The purpose of the Rowlatt Committee was to evaluate political terrorism in India,[1] especially in the Bengal and Punjab Provinces, its impact, and the links with the German government and the Bolsheviks in Russia.
[2][3] It was instituted towards the end of World War I when the Indian revolutionary movement had been especially active and had achieved considerable success, potency and momentum and massive assistance had been received from Germany, which planned to destabilise British India.

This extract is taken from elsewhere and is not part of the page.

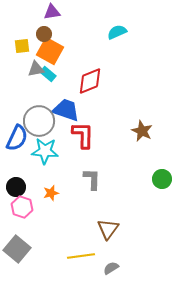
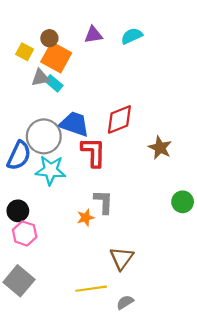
purple triangle: (52, 12) -> (93, 35), moved
yellow square: (22, 46) -> (25, 52), turned 35
red diamond: (90, 81) -> (119, 119), moved
orange star: (51, 193) -> (86, 218), moved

A further reason for institution of the committee was emerging civil and labour unrest in India around the post-war recession - such as the Bombay mill worker's strikes and unrest in Punjab[citation needed] - and the 1918 flu pandemic that killed nearly 13 million people in the country.
[2] The agitation unleashed by the acts culminated on 13 April 1919, in the Jallianwala Bagh massacre in Amritsar, Punjab when the Brigadier-General Reginald Dyer, blocked the main entrance to the Jallianwallah Bagh, a walled-in courtyard in Amritsar, and ordered his British Indian Army soldiers to fire into an unarmed and unsuspecting crowd of some 6,000 people who had assembled there in defiance of a ban.
A total of 1,650 rounds were fired, killing 379 people (as according to an official British commission; Indian estimates ranged as high as 1,500.